## TASK DIRECTIONS
In the entries below, find the line with "2 tablespoons butter" and the line with "SVS updates were added in 2005."; reproduce those two lines and all lines between them exactly, without pictures.

Start of WORKING DATA

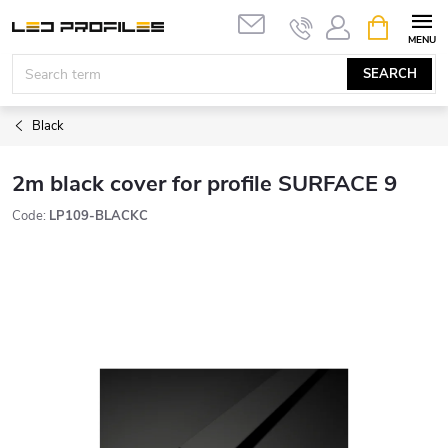
Skip
SHOPPIN
to
CART
content
SEARCH
Black
2m black cover for profile SURFACE 9
Code:
LP109-BLACKC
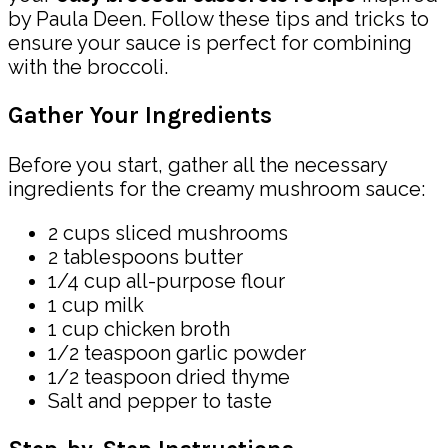
by Paula Deen. Follow these tips and tricks to
ensure your sauce is perfect for combining
with the broccoli.
Gather Your Ingredients
Before you start, gather all the necessary
ingredients for the creamy mushroom sauce:
2 cups sliced mushrooms
2 tablespoons butter
1/4 cup all-purpose flour
1 cup milk
1 cup chicken broth
1/2 teaspoon garlic powder
1/2 teaspoon dried thyme
Salt and pepper to taste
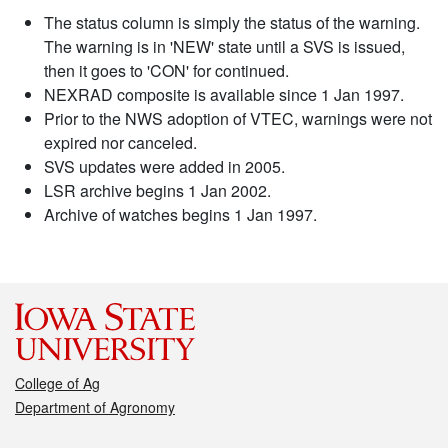
The status column is simply the status of the warning.
The warning is in 'NEW' state until a SVS is issued,
then it goes to 'CON' for continued.
NEXRAD composite is available since 1 Jan 1997.
Prior to the NWS adoption of VTEC, warnings were not
expired nor canceled.
SVS updates were added in 2005.
LSR archive begins 1 Jan 2002.
Archive of watches begins 1 Jan 1997.
College of Ag
Department of Agronomy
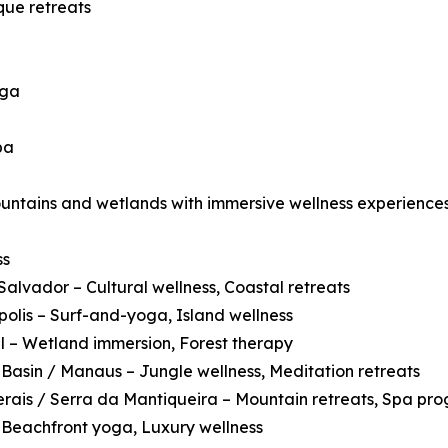
que retreats
oga
pa
ountains and wetlands with immersive wellness experiences
ss
Salvador – Cultural wellness, Coastal retreats
polis – Surf-and-yoga, Island wellness
 – Wetland immersion, Forest therapy
asin / Manaus – Jungle wellness, Meditation retreats
rais / Serra da Mantiqueira – Mountain retreats, Spa pr
 Beachfront yoga, Luxury wellness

End of WORKING DATA

## WORKED SOLUTION
2 tablespoons butter
1/4 cup all-purpose flour
1 cup milk
1 cup chicken broth
1/2 teaspoon garlic powder
1/2 teaspoon dried thyme
Salt and pepper to taste
The status column is simply the status of the warning.
The warning is in 'NEW' state until a SVS is issued,
then it goes to 'CON' for continued.
NEXRAD composite is available since 1 Jan 1997.
Prior to the NWS adoption of VTEC, warnings were not
expired nor canceled.
SVS updates were added in 2005.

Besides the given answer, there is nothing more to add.